Data extract
_ _ _ _ _

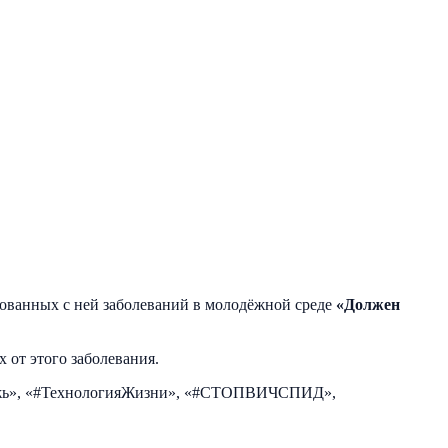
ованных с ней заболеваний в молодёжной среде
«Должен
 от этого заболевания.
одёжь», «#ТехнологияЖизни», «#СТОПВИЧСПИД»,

_ _ _ _ _

Each line from the one with "от этого заболевания." through the last line of the material is to be retyped exactly, and no other line is.

 от этого заболевания.
одёжь», «#ТехнологияЖизни», «#СТОПВИЧСПИД»,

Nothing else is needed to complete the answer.